Re: UTF-8, OSTA-UDF [why?], Unicode, and miscellaneous gibberish

Alex Belits (abelits@phobos.illtel.denver.co.us)
Mon, 25 Aug 1997 23:42:43 -0700 (PDT)


On 26 Aug 1997, Kai Henningsen wrote:

> > Of course, we could make our own encoding, say Linux-8, where bit 7 set
> > means there are 7 more bits in the next byte to look at. A pair of codes
> > could be reserved as a "terminator" and "separator", and used universally.
> > This scheme is infinitely expandable, and not limited like UTF-8. <Laugh>
> > Should the day come, we could support a multitude of alien dialects :-)
>
> Like with UTF-8, you mean? :-)

No. With any native encoding the size of character is determined by the
needs of writing system. In UTF-8 it's determined by pulled of someone's
ass Unicode characters order (but surprisingly it's always 1 for ASCII and
2 for iso8859-1).

>
> ISO 10646 has 2^31 possible characters. UTF-16 has 2^16+2^20 possible
> characters. Current plans seem to use about 2^18 of these characters for
> the forseeable future.

I can make an encoding with 2^1024 characters by assigning numbers to all
possible patterns on 32x32 pixels map. All characters that can exist
in the world will definitely be there. So what?

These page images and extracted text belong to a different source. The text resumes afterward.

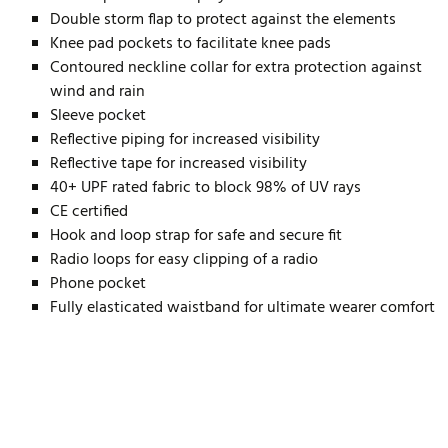
Double storm flap to protect against the elements
Knee pad pockets to facilitate knee pads
Contoured neckline collar for extra protection against
wind and rain
Sleeve pocket
Reflective piping for increased visibility
Reflective tape for increased visibility
40+ UPF rated fabric to block 98% of UV rays
CE certified
Hook and loop strap for safe and secure fit
Radio loops for easy clipping of a radio
Phone pocket
Fully elasticated waistband for ultimate wearer comfort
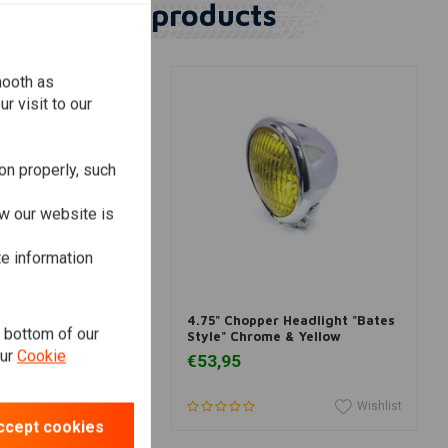
Similar products
mooth as
r visit to our
on properly, such
w our website is
te information
dd to cart
Add to cart
adlight insert
4.75" Chopper Headlight "Bates
e bottom of our
/4 inch
Style" Chrome & Yellow
our
Cookie
€53,95
Wishlist
Wishlist
ccept cookies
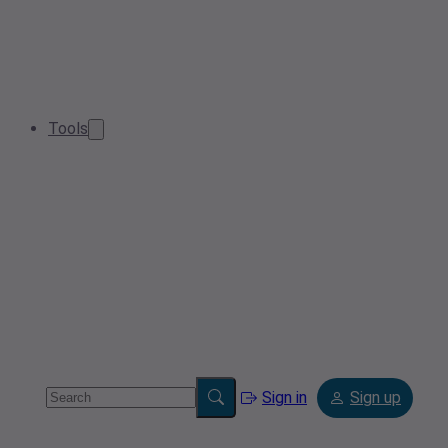
Tools
Sign in
Sign up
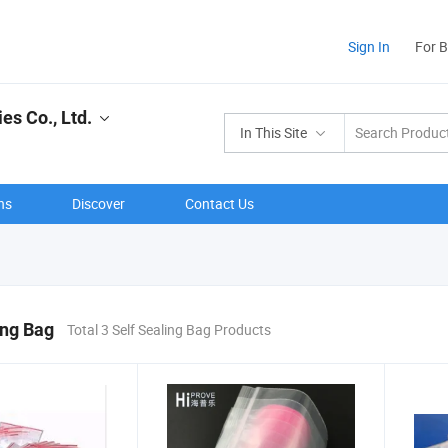
Sign In
For 
s Co., Ltd.
In This Site
ns
Discover
Contact Us
ing Bag
Total 3 Self Sealing Bag Products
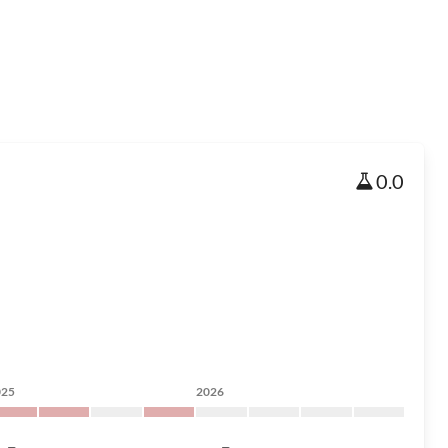
0.0
025
2026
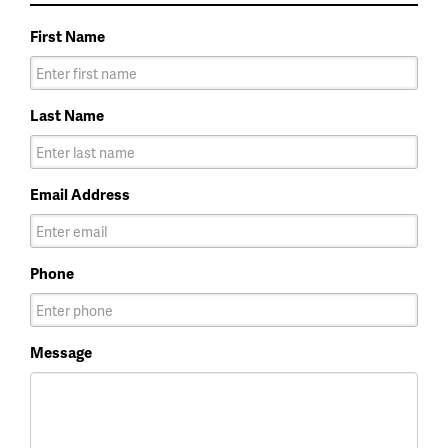
First Name
Last Name
Email Address
Phone
Message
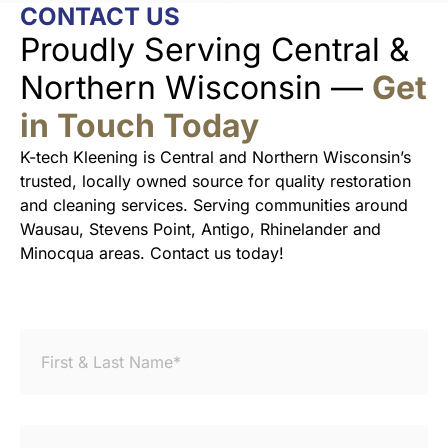
CONTACT US
Proudly Serving Central &
Northern Wisconsin —
Get
in Touch Today
K-tech Kleening is Central and Northern Wisconsin’s
trusted, locally owned source for quality restoration
and cleaning services. Serving communities around
Wausau, Stevens Point, Antigo, Rhinelander and
Minocqua areas. Contact us today!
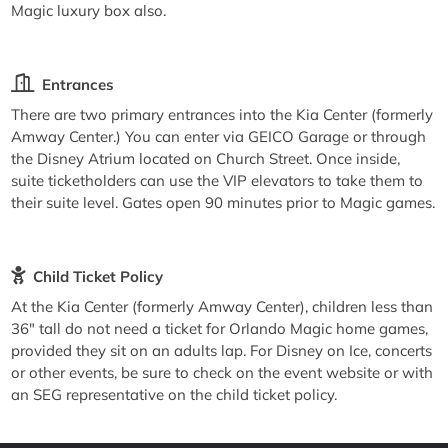
Magic luxury box also.
Entrances
There are two primary entrances into the Kia Center (formerly
Amway Center.) You can enter via GEICO Garage or through
the Disney Atrium located on Church Street. Once inside,
suite ticketholders can use the VIP elevators to take them to
their suite level. Gates open 90 minutes prior to Magic games.
Child Ticket Policy
At the Kia Center (formerly Amway Center), children less than
36" tall do not need a ticket for Orlando Magic home games,
provided they sit on an adults lap. For Disney on Ice, concerts
or other events, be sure to check on the event website or with
an SEG representative on the child ticket policy.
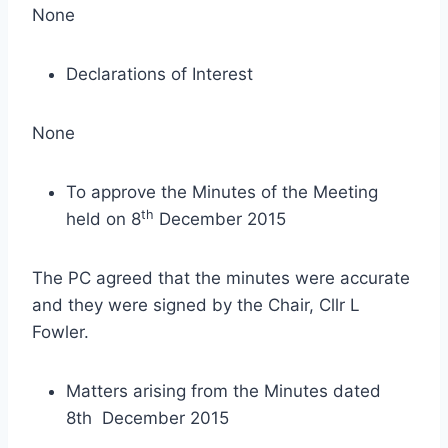
None
Declarations of Interest
None
To approve the Minutes of the Meeting
th
held on 8
December 2015
The PC agreed that the minutes were accurate
and they were signed by the Chair, Cllr L
Fowler.
Matters arising from the Minutes dated
8th December 2015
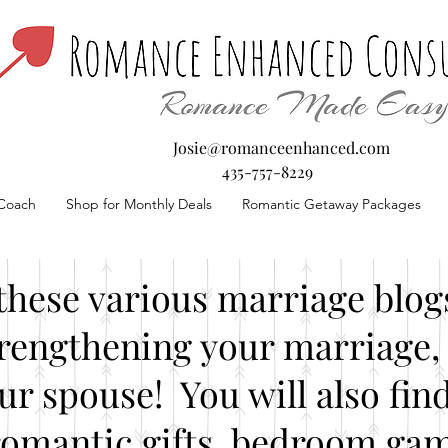
Josie@romanceenhanced.com
435-757-8229
Coach
Shop for Monthly Deals
Romantic Getaway Packages
these various marriage blogs
rengthening your marriage, 
our spouse! You will also fin
romantic gifts, bedroom gam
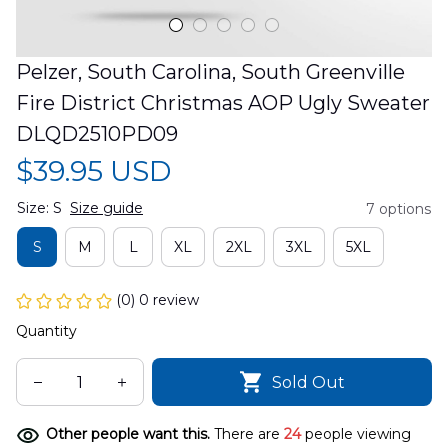
Pelzer, South Carolina, South Greenville 
Fire District Christmas AOP Ugly Sweater 
DLQD2510PD09
$39.95 USD
Size: S
Size guide
7 options
S
M
L
XL
2XL
3XL
5XL
(0) 0 review
Quantity
Sold Out
Other people want this.
There are
24
people viewing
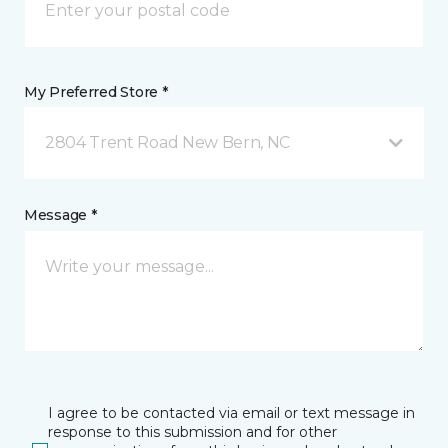
My Preferred Store *
2804 Trent Road New Bern, NC
Message *
I agree to be contacted via email or text message in
response to this submission and for other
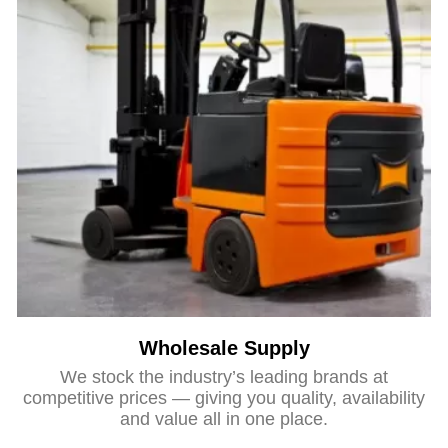
Wholesale Supply
We stock the industry’s leading brands at
competitive prices — giving you quality, availability
and value all in one place.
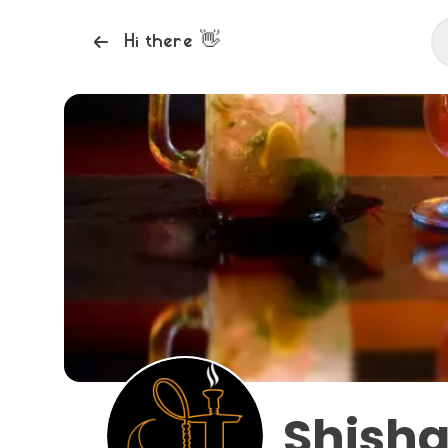
👋
Hi there
Shisha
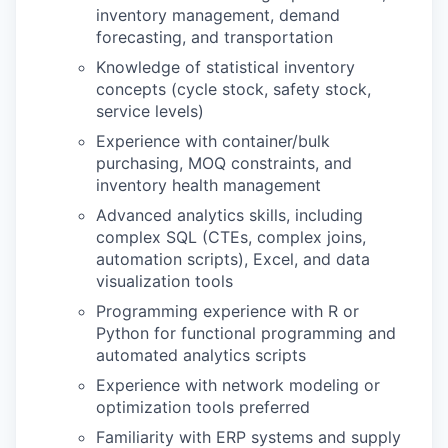
inventory management, demand
forecasting, and transportation
Knowledge of statistical inventory
concepts (cycle stock, safety stock,
service levels)
Experience with container/bulk
purchasing, MOQ constraints, and
inventory health management
Advanced analytics skills, including
complex SQL (CTEs, complex joins,
automation scripts), Excel, and data
visualization tools
Programming experience with R or
Python for functional programming and
automated analytics scripts
Experience with network modeling or
optimization tools preferred
Familiarity with ERP systems and supply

> UTF-8 could easily support 2^36 different characters. That's 2^18 types of
> aliens that need the same amount of characters as we do. That's quite a
> lot.

..and BASE64 the above mentioned encoding to make it suitable for
8-bit-native systems.

> Oh, perhaps a very short summary of what all these are, since some people
> seem to have trouble to keep them apart (and I hope I don't confuse things
> myself).

As opposed to Germans who explain benefits of their encodings for
Russians, Chinese, Korean, Japanese and everyone else, we already know,
what we are talking about, thank you.

--
Alex